1. Extraterritorial Scope and Data Subject Rights

Similar to Article 3 of GDPR, the DPDP has an extraterritorial scope. This means that the law applies to personal data processed within India and personal data outside the territory of India if such processing is in connection with any activity related to offering of goods or services to data subjects (called Data Principals under the DPDP) within India.  Note that also like GDPR and unlike the current US state comprehensive privacy laws except California’s CCPA/CPRA, there are no exemptions in DPDP for employee or business to business contact personal data.

This has far reaching practical consequences for companies based outside India. On one hand, offering goods and services to Indian consumers will require compliance with the new law. However, what many companies are likely thinking about is that many company operations are regularly outsourced to India, including handling support requests and software development. The implication here is that data subjects outside of India whose personal data is processed within India will have certain rights with respect to the DPDP.  

Data subjects who have rights under DPDP will have the rights of access, correction, and erasure.  These rights are not new for companies that must comply with modern privacy laws and the rights under DPDP are not as explicated as under other such modern laws such as GDPR.  However, this means that DPDP gives another avenue for data subjects making privacy related requests. 

2.          Bases For Processing (Consent and Other Bases)

One of the striking features about DPDP is that the main basis for processing is consent.  This is different from GDPR which provides numerous other avenues other than consent for the processing of personal data such as legitimate interests and for the performance of a contract.  While Section 7 of DPDP allows processing based on “certain legitimate uses” outside consent, those uses appear more narrow in scope such as using personal data for a specified purpose which the Data Principal has voluntarily provided their personal data, fulfilling legal obligations, for responding to medical emergencies, and for purposes of employment.  

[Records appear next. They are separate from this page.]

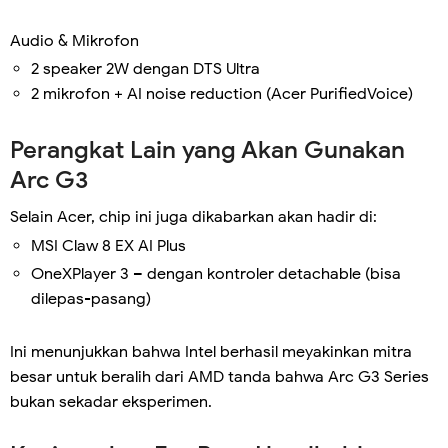
Audio & Mikrofon
2 speaker 2W dengan DTS Ultra
2 mikrofon + AI noise reduction (Acer PurifiedVoice)
Perangkat Lain yang Akan Gunakan
Arc G3
Selain Acer, chip ini juga dikabarkan akan hadir di:
MSI Claw 8 EX AI Plus
OneXPlayer 3 – dengan kontroler detachable (bisa
dilepas-pasang)
Ini menunjukkan bahwa Intel berhasil meyakinkan mitra
besar untuk beralih dari AMD tanda bahwa Arc G3 Series
bukan sekadar eksperimen.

In practice, and unless we get guidance to the contrary from the Data Protection Board of India, this means that consent will be required for the vast majority of processing of consumer personal data.  With other laws such as GDPR, companies typically look to avoid using consent as a basis for processing if possible because 1) consent can always be withdrawn and 2) it can be difficult to manage consents en masse to a large consumer base.  It is possible that the “specified purpose” basis can be expanded to a limited version of legitimate interests if such purposes are outlined in the privacy notice, but that analysis may be tenuous and likely needs clarification from the Data Protection Board of India.  

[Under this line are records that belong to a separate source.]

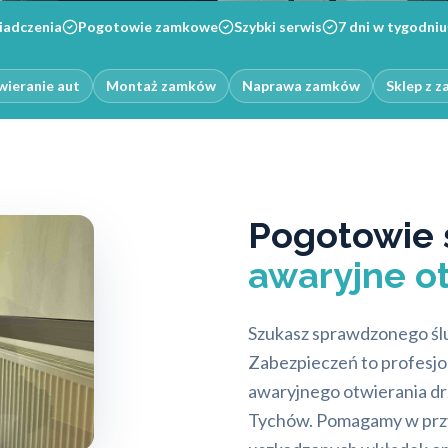
iadczenia
Pogotowie zamkowe
Szybki serwis
7 dni w tygodniu
ieranie aut
Montaż zamków
Naprawa zamków
Sklep z 
Pogotowie ś
awaryjne o
Szukasz sprawdzonego śl
Zabezpieczeń to profesjo
awaryjnego otwierania dr
Tychów. Pomagamy w przyp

3.          International Transfers

Another stark distinction between GDPR and DPDP is with regard to international transfers.  DPDP as enacted permits transfers of personal data outside India except to countries restricted by the Indian government.  Any company that has had to comply with GDPR knows how difficult transfers have been, especially transfers from the EU to the United States before the EU granted adequacy to the United States.  DPDP does not require standard contractual clauses or transfer impact assessments, or other enumerated safeguards for international transfers, and the Indian government has not yet provided a list of countries where transfers are restricted.  Earlier versions of the DPDP required much more restrictive localization requirements and the finalized language within the law represents the Indian legislature’s response to the international outcry against India’s originally proposed strict localization.  In practice, this will likely mean that transferring personal data outside of India will be much easier than transferring personal data outside the EU.

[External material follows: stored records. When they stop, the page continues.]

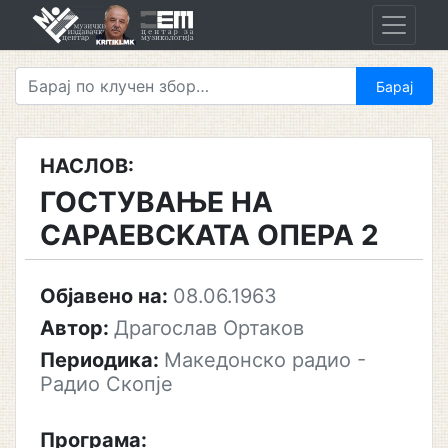
Skip
to
content
НАСЛОВ:
ГОСТУВАЊЕ HA
CAPAEBCKATA ОПЕРА 2
Објавено на:
08.06.1963
Автор:
Драгослав Ортаков
Периодика:
Македонско радио -
Радио Скопје
Програма:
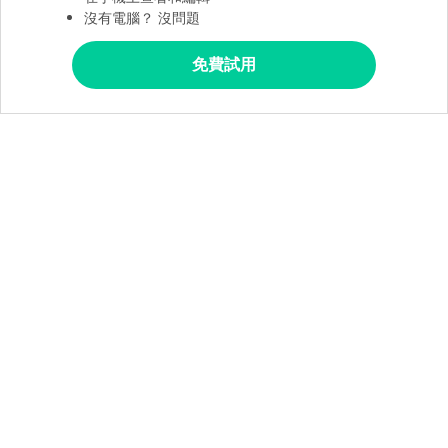
沒有電腦？ 沒問題
免費試用
關於EdrawMind
知識
主頁
價格
How-tos & Tips
心智圖
產品簡介
概念圖
如何繪製心智圖：可視化您的想法
關注我們
功能
腦力激盪
如何用Word繪製概念圖
桌面版
知識管理
如何編輯和儲存心智圖為Evernote
語言
支援中心
遠程辦公
6種流行的腦力激盪法，可以有效的讓小組成員活躍起來
資源中心
EdrawMind VS MindManager
8個有效知識管理策略的技巧
心智圖軟體
使用心智圖工具進行PESTLE分析
通用條款和條例
隱私權聲明
Cookies政策
軟體許可協議
退款政策
有效管理遠程團隊的8條建議
Copyright © 2022 Edrawsoft. All rights reserved.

4.          Significant Data Fiduciaries

The DPDP introduces the concept of a Significant Data Fiduciary (a Data Fiduciary is the equivalent of a controller under GDPR).  The Indian government may designate any Data Fiduciary as a Significant Data Fiduciary based on an assessment of such factors as:

  • The volume and sensitivity of personal data processed (note that DPDP does not define sensitive data or enumerate special categories of data such as in Article 9 of GDPR);

  • Risks and right of data subjects;

  • Potential impact on the sovereignty and integrity of India;

  • Risk to electoral democracy;

  • Indian security; and 

  • Public order.

Any Data Fiduciary designated as a Significant Data Fiduciary must, at a minimum, appoint a data protection officer based in India, appoint an independent data auditor, and conduct periodic data protection impact assessments.

The concept of a Significant Data Fiduciary appears similar to concepts under the Chinese privacy regulatory regime, in particular the concept of a Critical Information Infrastructure Operator (CIIO) under the 2016 Cybersecurity Law.  If applied similarly, DPDP gives broad latitude for the Indian government to designate many different companies as Significant Data Fiduciaries including relevant Chinese analogues within the definition of CIIO’s such as financial services companies and public communications and information services which could include social media companies.

5.          Processing of a Child’s Personal Data

As opposed to US state comprehensive privacy laws and GDPR, India firmly sets the definition of a child as an individual who is younger than 18 years old.  The DPDP unsurprisingly requires Data Fiduciaries to receive the consent of the parent or lawful guardian before processing the child’s personal data, and requires a Data Fiduciary to not undertake processing of a child’s personal data that is likely to cause any detrimental effect on the well-being of a child.  

There is an additional restriction that explicitly states that the tracking, behavioral monitoring, or targeted advertising of a child is explicitly prohibited.  This is somewhat of a novelty and follows the age appropriate design codes of such jurisdictions as the UK and California.  However, existing design codes typically do not place flat out bans on tracking or behavioral advertising the way DPDP does.  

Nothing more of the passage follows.